> _WORK TO BE COMPLETED_
Omit every picture and return the rest of the data unaltered.

═════ LISTED RECORDS

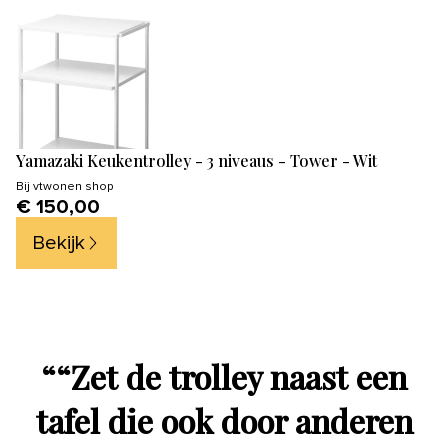
Yamazaki Keukentrolley - 3 niveaus - Tower - Wit
Bij
vtwonen shop
€ 150,00
Bekijk
“
“Zet de trolley naast een
tafel die ook door anderen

══════════

> _TASK OUTPUT_
Yamazaki Keukentrolley - 3 niveaus - Tower - Wit
Bij
vtwonen shop
€ 150,00
Bekijk
“
“Zet de trolley naast een
tafel die ook door anderen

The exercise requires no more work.